Il me semble essentiel de souligner que ces diagnostics, qui doivent être largement partagés, sont des outils incontournables qui doivent dépasser le cadre d'un projet précis et de son phasage. Au contraire, ils devraient constituer un préalable à toute action sur le territoire afin de tenir compte de tous les paramètres locaux et, in fine, d'élaborer des solutions sur mesure et, surtout, en lien avec tous les acteurs concernés et les habitants des territoires.

Sur mon territoire, par exemple, se trouve une centrale nucléaire. La question de la transition énergétique s'y pose évidemment en termes d'énergies renouvelables, mais aussi en termes d'emploi local, de tissu social et économique, et de qualité paysagère. Tous ces enjeux doivent être pris en considération en même temps. Nous devons, certes, accélérer la transition énergétique, mais sans pour autant nous précipiter. Il est de notre responsabilité de faire les bons choix, c'est-à-dire de choisir des projets durables, mais aussi acceptables. C'est pour cela que nous avons besoin d'études territoriales qui soient aussi complètes et objectives que possible.

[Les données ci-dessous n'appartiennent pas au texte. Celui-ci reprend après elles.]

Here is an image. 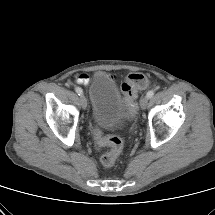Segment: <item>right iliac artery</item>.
<instances>
[{
	"label": "right iliac artery",
	"mask_w": 215,
	"mask_h": 215,
	"mask_svg": "<svg viewBox=\"0 0 215 215\" xmlns=\"http://www.w3.org/2000/svg\"><path fill=\"white\" fill-rule=\"evenodd\" d=\"M75 91L78 93L79 96L83 94L82 89L79 88V87H76V88H75Z\"/></svg>",
	"instance_id": "1"
}]
</instances>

Comment le Gouvernement, en lien avec tous les acteurs de terrain et les collectivités locales, peut-il accompagner la mise en oeuvre de diagnostics territoriaux qui permettront le développement de projets efficients et surtout cohérents dans les territoires ?

Enfin, vous êtes tous les bienvenus en Haute-Gironde, à la centrale du Blayais, où nous pourrons échanger sur la nécessaire mixité et sur la transition énergétique !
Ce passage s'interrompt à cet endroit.